● **YOUR INSTRUCTIONS**:
I need the lines from the one holding "ik het maken van keuzes die het merk" to the last line of the data below repeated exactly, both included, without pictures.

● **EXERCISE MATERIAL**:
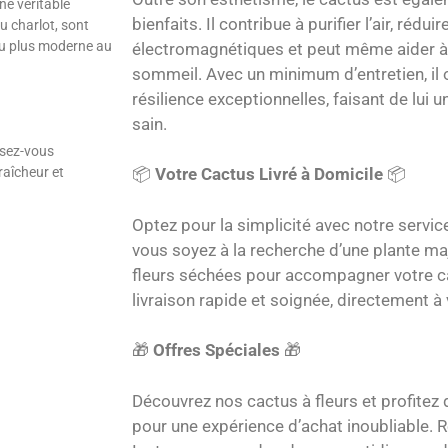
ne véritable
bienfaits. Il contribue à purifier l’air, rédui
u charlot, sont
 du plus moderne au
électromagnétiques et peut même aider à 
sommeil. Avec un minimum d’entretien, il o
résilience exceptionnelles, faisant de lui un
sain.
ssez-vous
raîcheur et
📦
Votre Cactus Livré à Domicile
📦
Optez pour la simplicité avec notre servic
vous soyez à la recherche d’une plante m
fleurs séchées pour accompagner votre c
livraison rapide et soignée, directement à 
🎁
Offres Spéciales
🎁
Découvrez nos
cactus à fleurs
et profite
pour une expérience d’achat inoubliable.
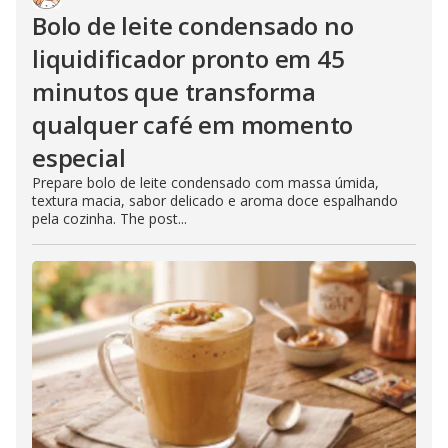
Bolo de leite condensado no
liquidificador pronto em 45
minutos que transforma
qualquer café em momento
especial
Prepare bolo de leite condensado com massa úmida,
textura macia, sabor delicado e aroma doce espalhando
pela cozinha. The post...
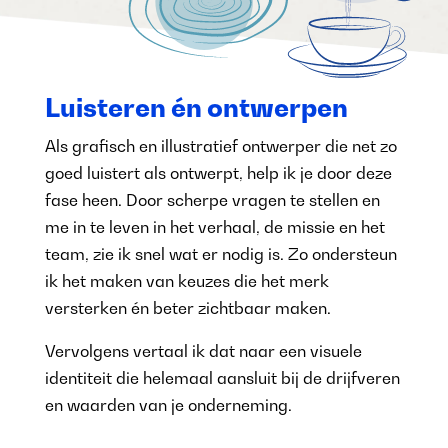
Luisteren én ontwerpen
Als grafisch en illustratief ontwerper die net zo
goed luistert als ontwerpt, help ik je door deze
fase heen. Door scherpe vragen te stellen en
me in te leven in het verhaal, de missie en het
team, zie ik snel wat er nodig is. Zo ondersteun
ik het maken van keuzes die het merk
versterken én beter zichtbaar maken.
Vervolgens vertaal ik dat naar een visuele
identiteit die helemaal aansluit bij de drijfveren
en waarden van je onderneming.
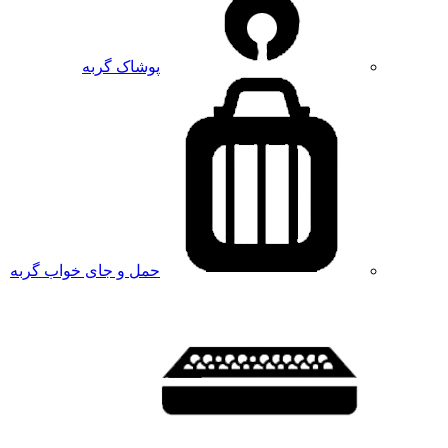
پوشاک گربه
حمل و جای خواب گربه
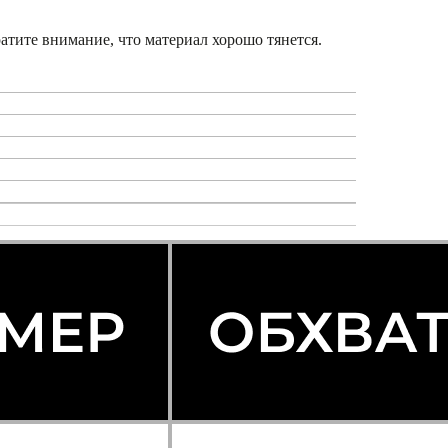
атите внимание, что материал хорошо тянется.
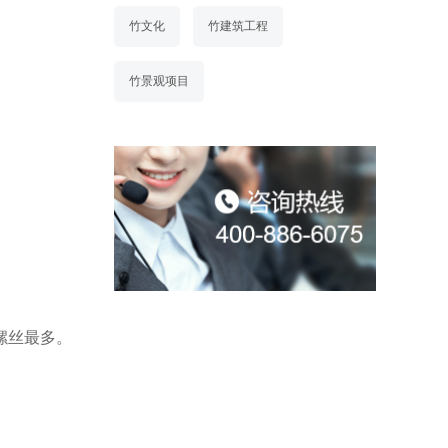
竹文化
竹建筑工程
竹景观项目
螺丝最多。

● **TASK SOLUTION**:
ik het maken van keuzes die het merk
versterken én beter zichtbaar maken.
Vervolgens vertaal ik dat naar een visuele
identiteit die helemaal aansluit bij de drijfveren
en waarden van je onderneming.
پوشاک گربه
حمل و جای خواب گربه
атите внимание, что материал хорошо тянется.
竹文化
竹建筑工程
竹景观项目
螺丝最多。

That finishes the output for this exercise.